Andy Roxburgh OBE

Personal information
- Full name: Andrew Roxburgh
- Date of birth: 5 August 1943 (age 83)
- Place of birth: Glasgow, Scotland
- Position: Forward

Senior career*
- Years: Team / Apps / (Gls)
- 1961–1963: Queen's Park / 19 / (10)
- 1963–1965: East Stirlingshire / 33 / (11)
- 1965–1969: Partick Thistle / 49 / (19)
- 1969–1972: Falkirk / 56 / (26)
- 1973–1975: Clydebank / 44 / (12)
- Total:  / 201 / (78)

Managerial career
- 1975–1986: Scotland U-16, U-18, U-21
- 1986–1993: Scotland
- 1987–1990: Scotland B

= Andy Roxburgh =

Scottish footballer and manager (born 1943)

Andrew Roxburgh (born 5 August 1943) is a Scottish former football player and manager currently serving as an administrator. Roxburgh's entire professional playing career was spent in the Scottish Football League. After retiring as a player, he was appointed as the Scottish Football Association's first Director of Coaching. He achieved success with the national youth teams, winning the 1982 UEFA European Under-18 Football Championship. He spent many happy years as a senior Primary Teacher at Carolside School in Clarkston, Glasgow and was very much respected for his devotion to teaching.

Roxburgh was appointed Scotland manager in 1986 and achieved qualification for two major tournaments, the 1990 FIFA World Cup and UEFA Euro 1992. He resigned as Scotland manager in 1993 after failing to qualify for the 1994 FIFA World Cup. Roxburgh was appointed UEFA technical director in 1994 and held this position until accepting a role as sporting director for American club New York Red Bulls from 2012 to 2014.

He currently serves as a Technical Director with the Asian Football Confederation.

== Playing career ==

Roxburgh attended Bellahouston Academy, where he was selected for the first team at just 15 years of age. He played for Glasgow Schools and was a schoolboy and youth internationalist. In 1961, he scored the only goal in a schoolboy international against England Schools at Celtic Park.

From 1961 to 1963 Roxburgh played for Queen's Park, where he won the Scottish Amateur Cup and was capped by the Scottish national amateur team.

Roxburgh then moved to East Stirlingshire, where he played the 1964–65 season, before arriving at First Division club Partick Thistle, where he was to stay until the end of the 1968–69 season. In 1966, 25-year-old Roxburgh qualified as a Scottish Football Association coach.
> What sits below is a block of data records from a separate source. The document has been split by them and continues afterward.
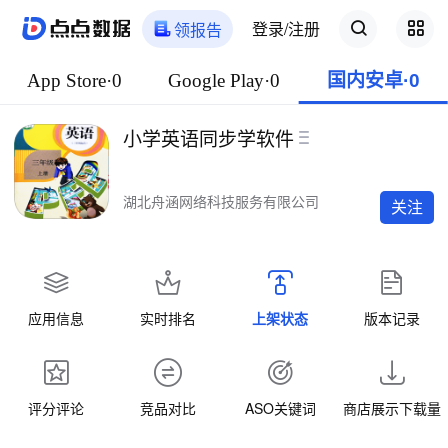
登录/注册
领报告
App Store·0
Google Play·0
国内安卓·0
小学英语同步学软件
湖北舟涵网络科技服务有限公司
关注
应用信息
实时排名
上架状态
版本记录
评分评论
竞品对比
ASO关键词
商店展示下载量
Falkirk then signed Roxburgh, where he teamed up in attack with Alex Ferguson. At the end of the 1969–70 season, Falkirk were crowned Second Division champions and promoted to the First Division. Roxburgh remained at Falkirk until the end of the 1971–72 season.

Roxburgh finished his top flight playing career at Clydebank, where he was player-coach from 1973 to 1975. During the latter part of his professional playing career, Roxburgh (a physical education graduate), was also employed as a primary school headteacher.

== Scottish Football Association ==
Roxburgh was appointed as the Scottish Football Association's first Director of Coaching in 1975. He led the player and coach development work in Scotland for over 18 years – coaches such as José Mourinho studied under Roxburgh and he also helped to develop talents such as Paul McStay.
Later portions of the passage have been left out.